The transformation of the £12bn Universal Balanced Collection fund, which will take place from Q3 2024, looks to improve outcomes for over 700,000 members currently invested in the fund.
It also aims to provide better risk-adjusted returns and value for money, offering access to a wider range of responsible investment opportunities.
Aegon UK managing director of investment proposition, Lorna Blyth, explained: “We believe our changes will improve the growth potential of the Universal Balanced Collection and future Aegon funds that utilise these enhanced capabilities.
“The changes target robust risk management and diversification, to offer members improved outcomes and value for money.”
Aegon said the Universal Balanced Collection fund is available to Aegon Retirement Choices and On Retirement investors, as well as some off-platform products.
Aegon will partner with three fund managers to provide a bespoke solution for use within the Universal Balanced Collection.
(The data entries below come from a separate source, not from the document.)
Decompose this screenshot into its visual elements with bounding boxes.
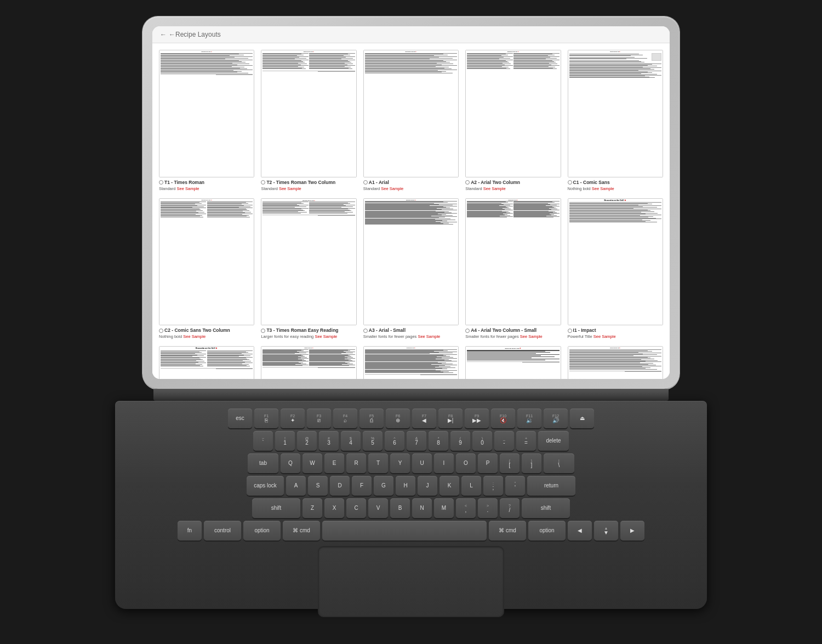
key-;[interactable]: :; <box>483 476 503 496</box>
key-t[interactable]: T <box>368 453 388 473</box>
key-2[interactable]: @2 <box>297 431 317 451</box>
see-sample-a4[interactable]: See Sample <box>520 334 543 339</box>
key-control[interactable]: control <box>204 521 241 540</box>
key-c[interactable]: C <box>346 498 366 518</box>
key-⌘-cmd[interactable]: ⌘ cmd <box>283 521 320 540</box>
key-fn[interactable]: fn <box>178 521 202 540</box>
key-[[interactable]: {[ <box>500 453 520 473</box>
key-🔇[interactable]: F10🔇 <box>491 409 515 428</box>
key-e[interactable]: E <box>324 453 344 473</box>
key-a[interactable]: A <box>286 476 306 496</box>
key-`[interactable]: ~` <box>253 431 273 451</box>
key-h[interactable]: H <box>396 476 415 496</box>
key-9[interactable]: (9 <box>450 431 470 451</box>
key-v[interactable]: V <box>368 498 388 518</box>
key-shift[interactable]: shift <box>252 498 300 518</box>
key-m[interactable]: M <box>434 498 454 518</box>
key-delete[interactable]: delete <box>538 431 569 451</box>
key-n[interactable]: N <box>412 498 432 518</box>
key-⌕[interactable]: F4⌕ <box>333 409 357 428</box>
key-z[interactable]: Z <box>302 498 322 518</box>
trackpad[interactable] <box>318 546 504 617</box>
radio-t3[interactable] <box>261 329 265 333</box>
radio-c1[interactable] <box>568 180 572 185</box>
key-s[interactable]: S <box>308 476 328 496</box>
key-=[interactable]: += <box>516 431 536 451</box>
see-sample-t2[interactable]: See Sample <box>279 186 301 191</box>
key-option[interactable]: option <box>528 521 566 540</box>
key-8[interactable]: *8 <box>429 431 448 451</box>
key-⏏[interactable]: ⏏ <box>570 409 594 428</box>
key-w[interactable]: W <box>302 453 322 473</box>
see-sample-t3[interactable]: See Sample <box>315 334 337 339</box>
see-sample-a2[interactable]: See Sample <box>483 186 506 191</box>
key-⌘-cmd[interactable]: ⌘ cmd <box>489 521 526 540</box>
key-✦[interactable]: F2✦ <box>281 409 305 428</box>
key-tab[interactable]: tab <box>248 453 278 473</box>
scroll-area[interactable]: Bruscetta on the Grill ★T1 - Times Roman… <box>152 43 670 379</box>
key-y[interactable]: Y <box>390 453 410 473</box>
key--[interactable]: _- <box>494 431 514 451</box>
key-p[interactable]: P <box>478 453 498 473</box>
radio-t2[interactable] <box>261 180 265 185</box>
key-4[interactable] <box>322 521 487 540</box>
key-⊕[interactable]: F6⊕ <box>386 409 410 428</box>
key-,[interactable]: <, <box>456 498 476 518</box>
key-r[interactable]: R <box>346 453 366 473</box>
see-sample-a1[interactable]: See Sample <box>381 186 403 191</box>
key-3[interactable]: #3 <box>319 431 339 451</box>
key-g[interactable]: G <box>374 476 393 496</box>
key-'[interactable]: "' <box>505 476 525 496</box>
radio-a4[interactable] <box>465 329 470 333</box>
key-🔉[interactable]: F11🔉 <box>517 409 541 428</box>
key-b[interactable]: B <box>390 498 410 518</box>
see-sample-i1[interactable]: See Sample <box>593 334 616 339</box>
key-return[interactable]: return <box>527 476 575 496</box>
key-.[interactable]: >. <box>478 498 498 518</box>
key-j[interactable]: J <box>418 476 437 496</box>
key-◀[interactable]: ◀ <box>568 521 592 540</box>
key-▶|[interactable]: F8▶| <box>438 409 463 428</box>
key-▶[interactable]: ▶ <box>620 521 644 540</box>
key-1[interactable]: !1 <box>275 431 295 451</box>
see-sample-c2[interactable]: See Sample <box>183 334 206 339</box>
radio-c2[interactable] <box>159 329 163 333</box>
key-q[interactable]: Q <box>281 453 300 473</box>
key-shift[interactable]: shift <box>522 498 570 518</box>
key-d[interactable]: D <box>330 476 350 496</box>
key-0[interactable]: )0 <box>472 431 492 451</box>
key-u[interactable]: U <box>412 453 432 473</box>
key-o[interactable]: O <box>456 453 476 473</box>
see-sample-c1[interactable]: See Sample <box>592 186 614 191</box>
key-option[interactable]: option <box>243 521 281 540</box>
key-⎘[interactable]: F1⎘ <box>254 409 278 428</box>
key-6[interactable]: ^6 <box>385 431 404 451</box>
key-4[interactable]: $4 <box>341 431 361 451</box>
key-][interactable]: }] <box>522 453 541 473</box>
key-7[interactable]: &7 <box>407 431 426 451</box>
see-sample-t1[interactable]: See Sample <box>177 186 199 191</box>
key-esc[interactable]: esc <box>228 409 252 428</box>
key-◀[interactable]: F7◀ <box>412 409 436 428</box>
key-\[interactable]: |\ <box>544 453 574 473</box>
key-f[interactable]: F <box>352 476 372 496</box>
key-i[interactable]: I <box>434 453 454 473</box>
key-⎚[interactable]: F3⎚ <box>307 409 331 428</box>
key-5[interactable]: %5 <box>363 431 383 451</box>
key-/[interactable]: ?/ <box>500 498 520 518</box>
radio-a3[interactable] <box>363 329 368 333</box>
key-l[interactable]: L <box>461 476 481 496</box>
radio-i1[interactable] <box>568 329 572 333</box>
key-⎙[interactable]: F5⎙ <box>359 409 384 428</box>
key-▼[interactable]: ▲▼ <box>594 521 618 540</box>
radio-a1[interactable] <box>363 180 368 185</box>
key-🔊[interactable]: F12🔊 <box>544 409 568 428</box>
key-k[interactable]: K <box>439 476 459 496</box>
radio-t1[interactable] <box>159 180 163 185</box>
key-x[interactable]: X <box>324 498 344 518</box>
key-caps-lock[interactable]: caps lock <box>247 476 284 496</box>
radio-a2[interactable] <box>465 180 470 185</box>
see-sample-a3[interactable]: See Sample <box>418 334 440 339</box>
key-▶▶[interactable]: F9▶▶ <box>465 409 489 428</box>
back-button[interactable]: ← ←Recipe Layouts <box>160 31 221 38</box>
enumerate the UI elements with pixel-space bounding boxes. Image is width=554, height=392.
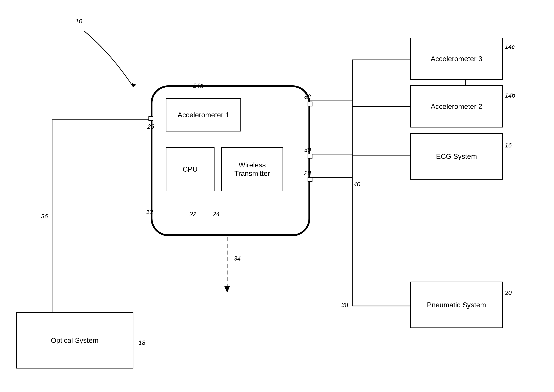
ref-14b: 14b	[505, 92, 515, 99]
pneumatic-system-label: Pneumatic System	[427, 301, 486, 309]
ref-16: 16	[505, 142, 512, 149]
accelerometer3-box: Accelerometer 3	[410, 38, 503, 80]
connector-30	[308, 154, 312, 159]
cpu-label: CPU	[183, 165, 198, 173]
ref-14a: 14a	[193, 82, 203, 89]
connector-32	[308, 102, 312, 106]
diagram-container: 10 Accelerometer 1 CPU WirelessTransmitt…	[0, 0, 554, 392]
ref-12: 12	[146, 208, 153, 216]
accelerometer2-label: Accelerometer 2	[431, 102, 482, 111]
ecg-system-label: ECG System	[436, 152, 477, 161]
ref-24: 24	[213, 211, 220, 218]
cpu-box: CPU	[166, 147, 215, 191]
wireless-transmitter-box: WirelessTransmitter	[221, 147, 283, 191]
connector-28	[308, 177, 312, 182]
optical-system-label: Optical System	[51, 336, 98, 344]
main-device: Accelerometer 1 CPU WirelessTransmitter	[151, 85, 310, 236]
accelerometer2-box: Accelerometer 2	[410, 85, 503, 127]
ref-10: 10	[75, 18, 82, 25]
ecg-system-box: ECG System	[410, 133, 503, 180]
ref-18: 18	[138, 339, 145, 346]
ref-32: 32	[304, 93, 311, 100]
ref-40: 40	[353, 181, 360, 188]
svg-marker-0	[132, 83, 136, 88]
svg-marker-15	[224, 286, 230, 293]
pneumatic-system-box: Pneumatic System	[410, 282, 503, 328]
ref-30: 30	[304, 146, 311, 154]
ref-36: 36	[41, 213, 48, 220]
connector-26	[148, 116, 153, 121]
optical-system-box: Optical System	[16, 312, 133, 369]
ref-34: 34	[234, 255, 241, 262]
ref-26: 26	[147, 123, 154, 130]
accelerometer1-box: Accelerometer 1	[166, 98, 241, 132]
wireless-transmitter-label: WirelessTransmitter	[235, 161, 270, 178]
ref-14c: 14c	[505, 43, 515, 50]
ref-20: 20	[505, 289, 512, 296]
accelerometer1-label: Accelerometer 1	[178, 111, 229, 119]
accelerometer3-label: Accelerometer 3	[431, 55, 482, 63]
ref-38: 38	[341, 301, 348, 309]
ref-28: 28	[304, 170, 311, 177]
ref-22: 22	[189, 211, 196, 218]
BlackRock will manage a bespoke, diversified alternative private markets strategy; Aegon Asset Management will manage a new multi-asset credit mandate; and J.P Morgan Asset Management will manage a bespoke strategy.
Aegon said the fund objective and risk appetite of the Universal Balanced Collection fund will remain unchanged.
Net-zero
Blyth added this “bold move” also aligns with Aegon’s commitment to reach net-zero greenhouse gas emissions for its full range of default funds by 2050 anda 50 per cent reduction in emissions by 2030.
“It also significantly supports our desire to invest £500mn in climate solutions by 2026; investments that directly contribute to climate change mitigation and/or adaptation,” she said.
“We expect many of these solutions to come from unlisted equities which aligns with our Mansion House Compact aim to invest at least 5 per cent of our default fund assets in unlisted equities by 2030.
“On completion of the Universal Balanced Collection changes in 2025, we anticipate that we will have moved over £30bn of default assets into funds that consider ESG factors.”